First, let’s analyze the auction. The raise of 2NT to 3NT promises (12) 13+ HCP at least. Therefore partner’s MAXIMUM is 7 HCP (very optimistically 8 if both opponents are on the minimum). Responder’s 11-12 + 9 (yours) + opener’s (12) 13 ≥ 7! Let’s try to determine how many tricks you can make. There are 40 HCP in the deck (The Rule of 40!) and the play is for 13 tricks. Roughly each trick is won by 3-3½ HCP, disregarding any suit lengths.
HINT #1 —Partner’s hand can produce about 2 tricks based on point count (HCP). You have 2 tricks yourself, so it looks like 3NT is makeable.
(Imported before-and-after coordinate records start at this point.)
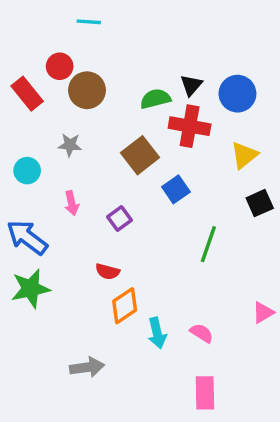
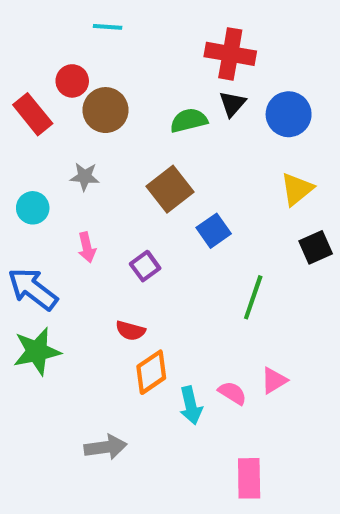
red cross: (190, 126) -> (230, 54), moved
pink triangle: (263, 313) -> (274, 381), moved
pink semicircle: (202, 333) -> (232, 393), moved

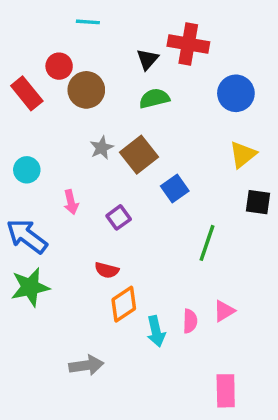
black triangle: (232, 104) -> (148, 59), moved
gray star: (85, 177) -> (102, 148), moved, turned -30
black square: (316, 247) -> (258, 202), turned 32
pink semicircle: (232, 393) -> (190, 321), turned 60
pink rectangle: (249, 478) -> (226, 391), moved

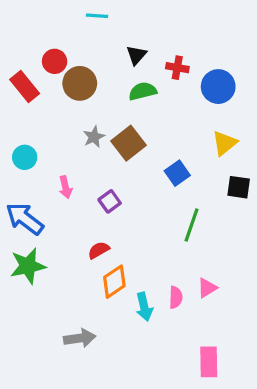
cyan line: (88, 22) -> (97, 16), moved
red cross: (188, 44) -> (177, 68), moved, size x0.6
blue square: (175, 189) -> (177, 173), moved
red semicircle: (107, 270) -> (99, 250), turned 135

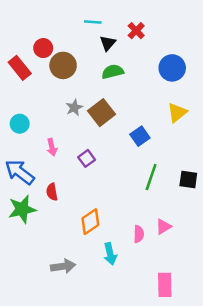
cyan line: (97, 16) -> (93, 22), moved
red cross: (177, 68) -> (136, 31), moved, turned 35
black square: (239, 187) -> (188, 179), moved
red semicircle: (99, 250) -> (52, 192), moved, turned -70
cyan arrow: (144, 307) -> (110, 254), moved

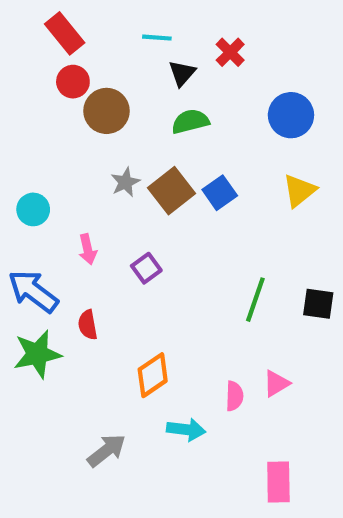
red rectangle: (20, 68) -> (65, 33), moved
blue square: (140, 136) -> (220, 193), moved
cyan arrow: (110, 254) -> (186, 430), turned -70
gray arrow: (63, 266) -> (107, 451), turned -30

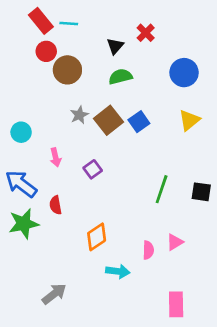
cyan line: (157, 38) -> (69, 24), moved
gray arrow: (107, 451) -> (54, 294), moved

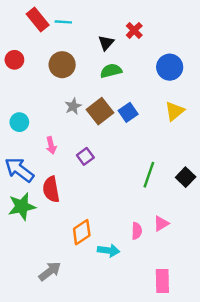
red circle: (46, 51) -> (14, 60), moved
black square: (201, 192) -> (186, 177), turned 36
red semicircle: (55, 205) -> (51, 189), size x1.5
orange diamond: (97, 237) -> (82, 232), moved

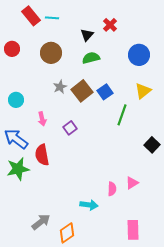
green line: (149, 175) -> (122, 115), moved
orange diamond: (82, 232) -> (67, 233), moved

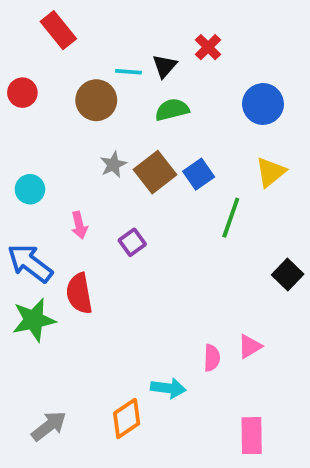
cyan line: (52, 18) -> (128, 72), moved
gray arrow: (41, 222) -> (49, 426), moved
orange diamond: (67, 233) -> (127, 418), moved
Not so fast! Partner may have a long suit and, hopefully, declarer cannot make 9 tricks before knocking off your 2 Aces.
HINT #2 —Partner must have 5-card suit. Which 5-card suit?
It’s unlikely to have clubs after 2 NT. That leaves hearts or spades. If spades, however, partner must have 2+ honors and that almost empties his/her hand. So it leaves the hearts as the only option.
J of hearts seems the best lead opposite:
5 small hearts with 2 entries
5 hearts with a top honor and an entry.
TEST YOUR JUDGEMENT AND FIND THE BEST LEAD
|Hand # 1:||Hand # 2:|
|1||Pass (You)||1||pass||1||Pass||1||Pass (You)|
|2NT||Pass||3NT||All Pass||2||Pass||3NT||All Pass|
Hand # 1: Find a lead with QJx, J9xx, KJx, Jxx
Hand # 2: What is the expert lead with K1087, Axx, 10x, A10xx
HINT: Apply the above considerations!
You have 9 HCP. Provided opponents play 3NT with 24+ (most probably with 25+), that leaves your partner with (7) 6 HCP and you should play partner for 5-card diamonds suit and an entry. The lead is J of diamonds. Don’t be afraid that the opponents might have A and Q of diamonds. Then partner probably has either 2 entries or stops one of the opponents suit, hopefully spades.
The opponents play 3 NT, not 4. Most probably it’s a 4-3 fit (the declarer seems to be 4-3-3-3 or 4-3-2-4 and dummy balanced, i.e. no singleton). You have 11 HCP. Partner can’t have more than 4 (optimistically 5). Lead a small heart, you have too many clubs to hope that partner has 5.
Always analyze the auction. Visualize what hand partner must have to succeed, both in auction and play! Don’t forget The Rule of 40 —Each deck contains 40 HCP.